Свекровь молилась пять раз в день, каждый день, и, прежде чем удалиться к себе для намаза, непременно оглядывалась, иду ли я. Я никогда не ходила. Моя мать тоже молилась и учила нас читать намаз, когда мы были детьми, но от нас с сестрами никогда не требовали ежедневных молитв, и уж тем более по пять раз на дню. Полковник запретил нам с сестрами носить чадру: после указа шаха подобные проявления благочестия казались ему отсталостью.

Таких правил и в Тегеране придерживались немногие, здесь же они и вовсе слыли скандальными. Дом Шапуров стоял в старейшем районе Ахваза. Тут свято чтили традиции и пять раз в день звучал призыв к молитве. Меня успокаивало красивое пение муэдзина, но Бога в этих обрядах и ритуалах я не находила. Моя душа раскрывалась в саду, на природе: там я чувствовала присутствие божественного. Притворяться я не желала, и, когда свекровь удалялась к себе для намаза, я не следовала за ней.

– Разве мать не учила тебя готовить? – спросила ханум Шапур, когда я впервые сделала рис.

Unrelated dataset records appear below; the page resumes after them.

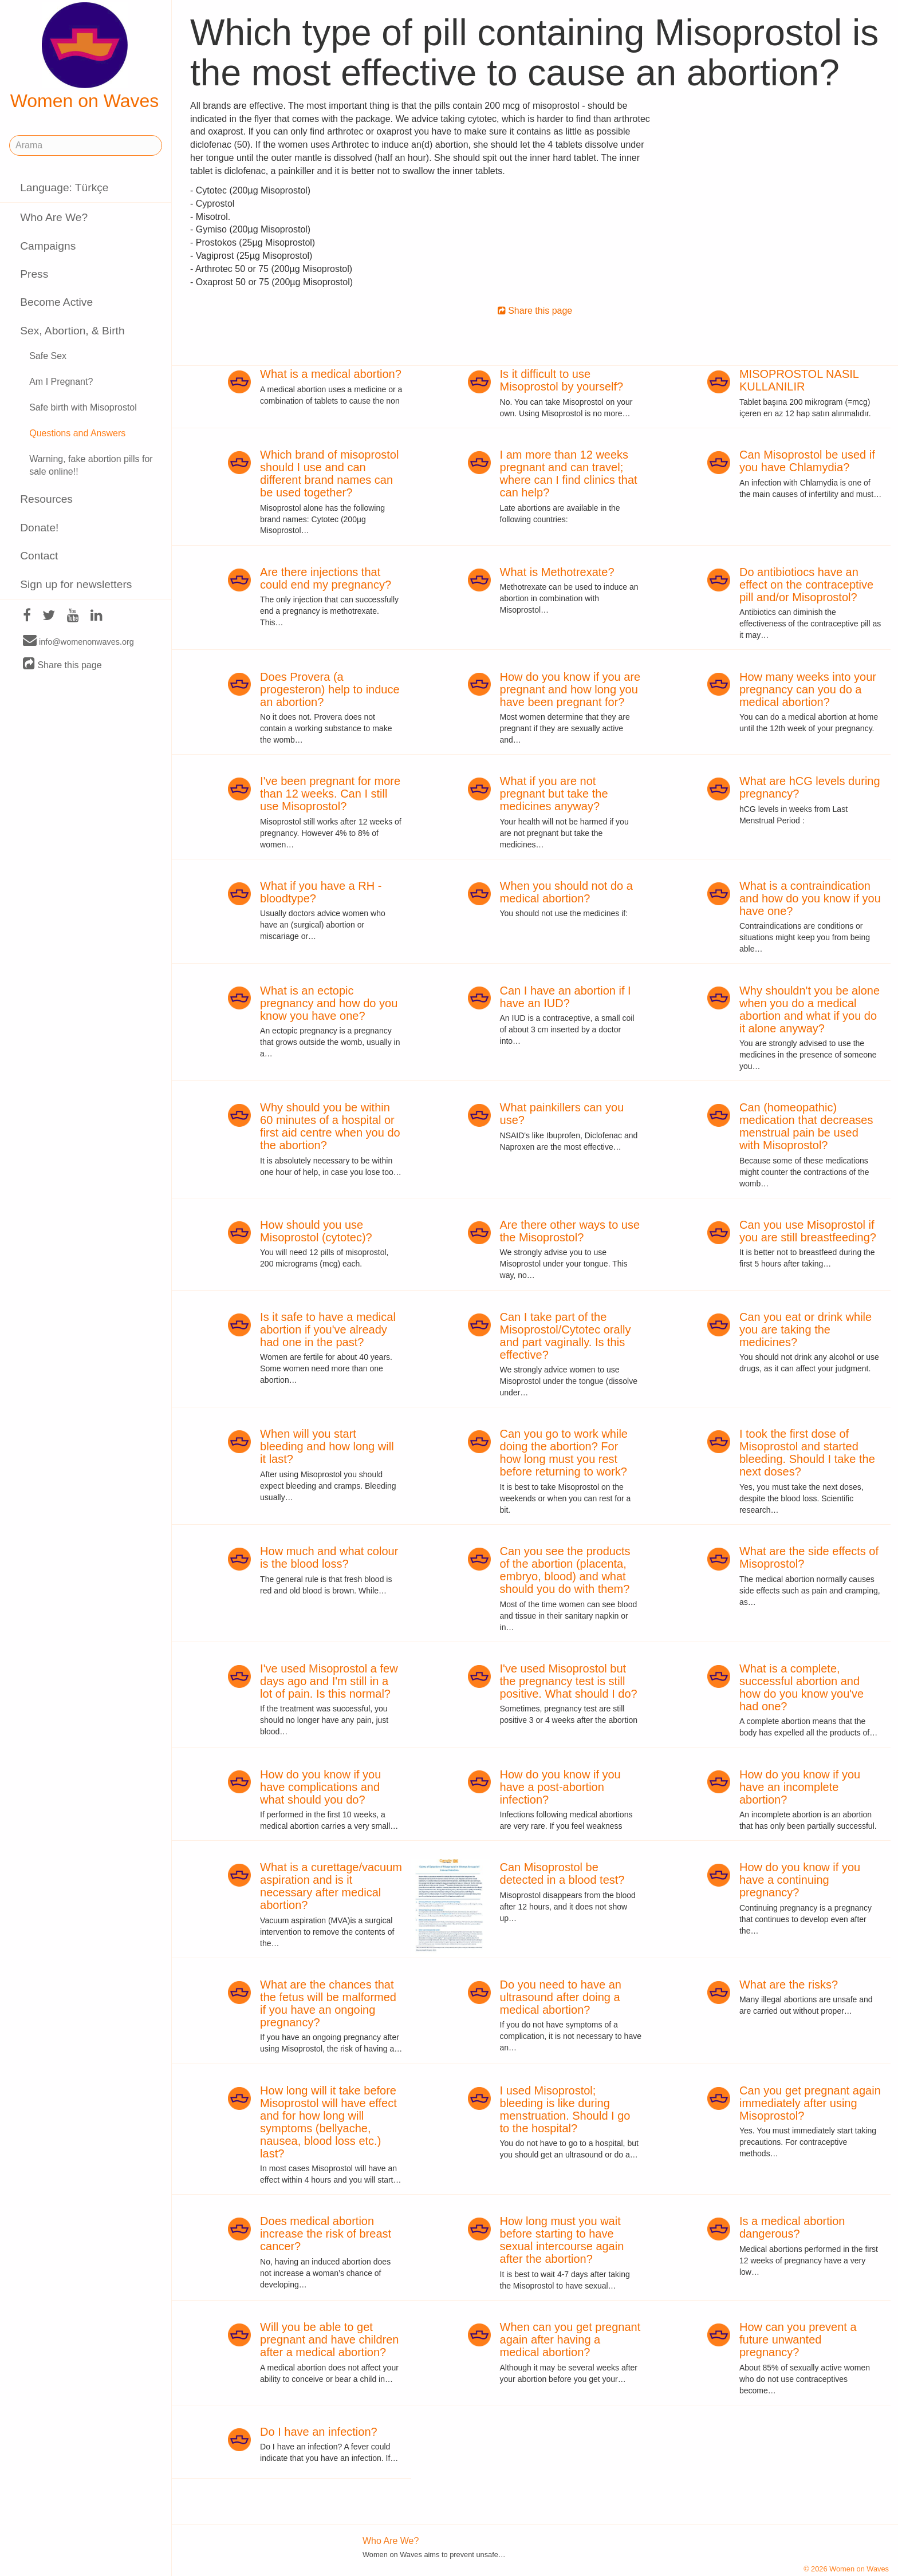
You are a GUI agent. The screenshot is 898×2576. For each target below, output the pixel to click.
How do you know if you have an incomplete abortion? (799, 1787)
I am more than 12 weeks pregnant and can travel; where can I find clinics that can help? (568, 473)
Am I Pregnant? (61, 381)
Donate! (39, 528)
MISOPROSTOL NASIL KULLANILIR (798, 380)
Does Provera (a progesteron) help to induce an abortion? (330, 689)
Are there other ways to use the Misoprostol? (570, 1231)
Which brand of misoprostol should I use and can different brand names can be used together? (329, 473)
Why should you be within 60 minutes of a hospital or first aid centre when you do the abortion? (330, 1126)
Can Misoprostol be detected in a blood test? (562, 1873)
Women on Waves (84, 56)
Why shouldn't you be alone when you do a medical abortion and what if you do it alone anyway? (809, 1009)
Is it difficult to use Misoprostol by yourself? (562, 380)
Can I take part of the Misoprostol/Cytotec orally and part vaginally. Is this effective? (565, 1336)
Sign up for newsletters (76, 584)
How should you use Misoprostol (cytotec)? (316, 1231)
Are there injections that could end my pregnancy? (325, 578)
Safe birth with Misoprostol (83, 407)
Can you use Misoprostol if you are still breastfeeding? (807, 1231)
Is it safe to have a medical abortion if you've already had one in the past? (328, 1329)
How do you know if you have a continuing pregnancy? (799, 1880)
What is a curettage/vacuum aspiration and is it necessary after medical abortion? (331, 1886)
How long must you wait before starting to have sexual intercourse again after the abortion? (562, 2240)
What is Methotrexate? (557, 572)
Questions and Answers (77, 433)
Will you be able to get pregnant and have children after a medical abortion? (329, 2339)
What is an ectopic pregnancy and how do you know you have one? (328, 1003)
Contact (39, 556)
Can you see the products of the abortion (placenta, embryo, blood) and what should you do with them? (565, 1570)
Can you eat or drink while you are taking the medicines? (805, 1329)
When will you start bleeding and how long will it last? (327, 1446)
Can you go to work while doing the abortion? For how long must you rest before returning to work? (564, 1452)
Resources (46, 499)
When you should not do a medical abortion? (566, 892)
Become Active (56, 302)
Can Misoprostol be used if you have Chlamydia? (807, 461)
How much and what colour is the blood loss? (329, 1557)
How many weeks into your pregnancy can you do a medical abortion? (807, 689)
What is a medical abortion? (330, 374)
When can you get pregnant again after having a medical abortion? (570, 2339)
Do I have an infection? (318, 2431)
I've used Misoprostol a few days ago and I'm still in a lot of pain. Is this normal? (329, 1681)
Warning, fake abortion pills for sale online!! (91, 465)
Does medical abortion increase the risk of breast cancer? (325, 2233)
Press (34, 274)
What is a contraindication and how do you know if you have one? (810, 898)
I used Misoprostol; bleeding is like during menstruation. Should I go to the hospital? (565, 2109)
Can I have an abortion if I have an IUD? (565, 996)
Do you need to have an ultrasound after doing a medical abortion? (560, 1997)
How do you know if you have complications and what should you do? (320, 1787)
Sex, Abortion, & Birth (72, 331)
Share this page (62, 664)
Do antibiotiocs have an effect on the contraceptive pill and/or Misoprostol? (806, 584)
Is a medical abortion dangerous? (792, 2227)
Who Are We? (54, 217)
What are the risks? (788, 1984)
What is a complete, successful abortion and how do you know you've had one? (801, 1687)
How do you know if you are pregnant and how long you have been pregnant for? (570, 689)
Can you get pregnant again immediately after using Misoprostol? (810, 2103)
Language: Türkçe (64, 188)
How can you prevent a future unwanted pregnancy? (798, 2339)
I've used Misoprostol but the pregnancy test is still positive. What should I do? (568, 1681)
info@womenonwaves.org (78, 641)
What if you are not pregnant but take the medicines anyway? (554, 793)
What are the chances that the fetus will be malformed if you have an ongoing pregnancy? (328, 2003)
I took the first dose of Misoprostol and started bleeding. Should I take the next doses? (807, 1452)
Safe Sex (47, 356)
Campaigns (48, 246)
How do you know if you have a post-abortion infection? (560, 1787)
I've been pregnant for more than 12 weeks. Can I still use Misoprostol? (330, 793)
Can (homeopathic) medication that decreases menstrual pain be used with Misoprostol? (806, 1126)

– Нет, – ответила я. И не покривила душой. Я выросла с прислугой и полагала, что однажды у меня будет своя. Бесспорно, я часами просиживала на кухне возле Санам, но так увлеченно слушала ее рассказы и песни, что почти не обращала внимания, чем она занята. Какой специей она посыпала рисовый пудинг? Корицей или кардамоном? Чем снабжала рис для гарнира – шпинатом или укропом? Обо всем этом я понятия не имела.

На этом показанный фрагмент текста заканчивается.